(Requirement): Write out again, exactly, the lines below starting at the one with "hình đưa lên" and ending at the one with "hàng hơn. Chỉ".

Page images and extracted text
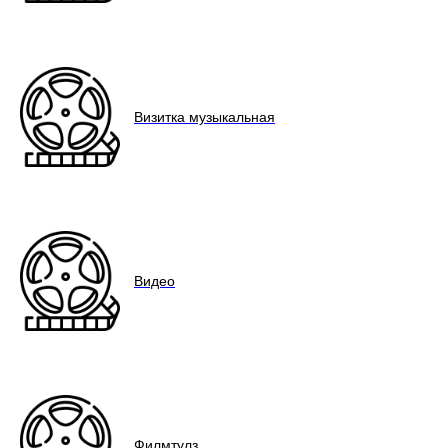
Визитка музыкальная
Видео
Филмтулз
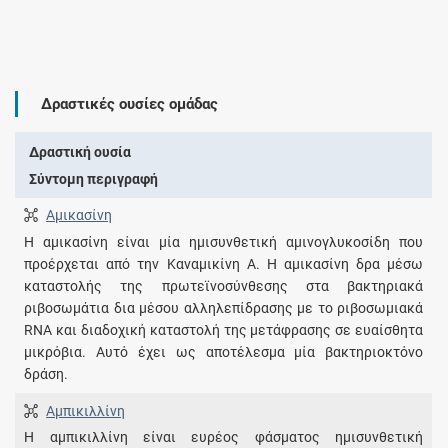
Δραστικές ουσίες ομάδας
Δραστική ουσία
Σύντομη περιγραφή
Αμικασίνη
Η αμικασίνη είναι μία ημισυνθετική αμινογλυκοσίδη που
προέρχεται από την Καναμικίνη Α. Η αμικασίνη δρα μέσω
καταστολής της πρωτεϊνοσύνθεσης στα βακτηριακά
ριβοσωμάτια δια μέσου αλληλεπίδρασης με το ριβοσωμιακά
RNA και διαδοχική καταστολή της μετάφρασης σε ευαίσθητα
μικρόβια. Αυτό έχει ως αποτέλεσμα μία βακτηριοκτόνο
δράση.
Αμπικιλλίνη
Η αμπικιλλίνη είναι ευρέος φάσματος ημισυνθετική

* * *

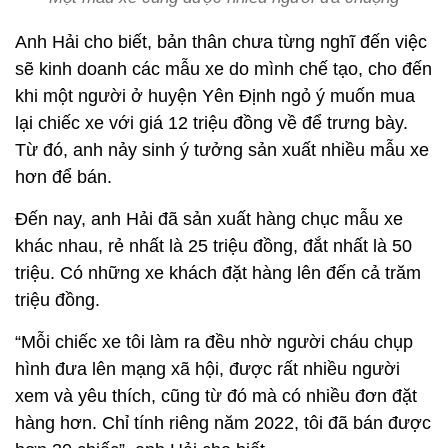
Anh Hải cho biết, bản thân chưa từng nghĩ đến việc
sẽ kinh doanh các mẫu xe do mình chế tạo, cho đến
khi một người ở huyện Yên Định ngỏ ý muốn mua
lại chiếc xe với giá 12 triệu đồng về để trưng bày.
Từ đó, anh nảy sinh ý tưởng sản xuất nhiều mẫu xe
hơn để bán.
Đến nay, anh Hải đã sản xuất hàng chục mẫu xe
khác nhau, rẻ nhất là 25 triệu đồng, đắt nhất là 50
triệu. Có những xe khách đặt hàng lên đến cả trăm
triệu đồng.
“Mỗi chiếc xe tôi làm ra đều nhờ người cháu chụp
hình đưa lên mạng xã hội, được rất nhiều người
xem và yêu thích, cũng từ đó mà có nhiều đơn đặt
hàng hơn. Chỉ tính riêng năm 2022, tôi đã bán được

(Task output):
hình đưa lên mạng xã hội, được rất nhiều người
xem và yêu thích, cũng từ đó mà có nhiều đơn đặt
hàng hơn. Chỉ tính riêng năm 2022, tôi đã bán được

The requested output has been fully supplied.